Today the Unicode consortium announces Unicode Emoji, Version 4.0, which brings 113 new emoji along with further enhancing gender representation and professions. These new emoji are already appearing on smart phones and other devices and platforms that support emoji. See the full list in Emoji Recently Added.
The new emoji will soon be available for adoption, helping fund projects to improve language support.
Unlike the 72 emoji characters added to Unicode 9.0 in June, these are not new Unicode characters. Most of these new emoji are sequences of existing emoji, “glued together” with a special invisible character so that they appear and behave like a single character. This glue character is called a ZWJ, pronounced “zwidge” or /zwɪdʒ/. Three existing Unicode 9.0 characters (gender and medical symbols) were changed to qualify as emoji, for use in those ZWJ sequences.
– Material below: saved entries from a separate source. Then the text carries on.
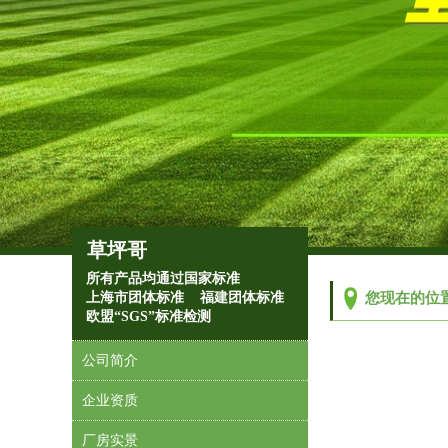
草坪哥
所有产品均通过国家标准
1
上海市团体标准 福建团体标准
您现在的位
欧盟“SGS”标准检测
公司简介
企业资质
厂房实景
Two of the new sequences are flags, 10 are family groupings (such as mother with daughter), 32 are new professions/roles (such as man or woman astronaut), and 66 are explicit-gendered variants (such as man or woman running). 99 of these sequences, plus 5 other characters (such as snowboarder), can also now have the 5 skin tone modifiers.
U+1F469 U+200D U+1F467
U+1F468 U+200D U+1F680
U+1F469 U+200D U+1F680
U+1F3C2 U+1F3FB
U+1F3C2 U+1F3FF
The technical documentation has also been updated, with additional guidelines for implementers and the new versions of the emoji data files for use in programs.
Interesting! I’m now trying to get my head around the difference between a zero-width joiner (ZWJ) and a zero-width no-break space (ZWNBS). Likewise for the zero-width non-joiner and the zero-width space.
I’m now trying to get my head around the difference between a zero-width joiner (ZWJ) and a zero-width no-break space (ZWNBS). Likewise for the zero-width non-joiner and the zero-width space.
If you look at the bytes inside a file saved from Microsoft WordPad as a Unicode Text Document, there is a BOM character, that is a ZWNBSP character, at the start of the file so as to show in which order the 8-bit bytes of the 16-bit UTF-16characters are stored, that is whether they are stored as HI LO HI LO HI LO … or LO HI LO HI LO HI … . In fact they are stored as LO HI LO HI LO HI … by WordPad.
Such looking at the bytes inside the file can be carried out using the ViewHex program that Erwin kindly made available in this forum.